→ **Data listing**
┌────────
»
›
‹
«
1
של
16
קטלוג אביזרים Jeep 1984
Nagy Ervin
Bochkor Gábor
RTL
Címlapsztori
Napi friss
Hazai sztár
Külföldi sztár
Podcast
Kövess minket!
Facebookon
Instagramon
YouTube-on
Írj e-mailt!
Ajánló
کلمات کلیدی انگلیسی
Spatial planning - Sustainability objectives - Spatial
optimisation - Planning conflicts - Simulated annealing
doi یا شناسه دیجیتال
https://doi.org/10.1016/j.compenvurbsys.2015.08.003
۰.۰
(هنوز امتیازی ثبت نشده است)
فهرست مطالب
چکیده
└────────
→ **Exercise goal**
Each line above should be copied exactly, with no line missing.

→ **Solution to this problem**
»
›
‹
«
1
של
16
קטלוג אביזרים Jeep 1984
Nagy Ervin
Bochkor Gábor
RTL
Címlapsztori
Napi friss
Hazai sztár
Külföldi sztár
Podcast
Kövess minket!
Facebookon
Instagramon
YouTube-on
Írj e-mailt!
Ajánló
کلمات کلیدی انگلیسی
Spatial planning - Sustainability objectives - Spatial
optimisation - Planning conflicts - Simulated annealing
doi یا شناسه دیجیتال
https://doi.org/10.1016/j.compenvurbsys.2015.08.003
۰.۰
(هنوز امتیازی ثبت نشده است)
فهرست مطالب
چکیده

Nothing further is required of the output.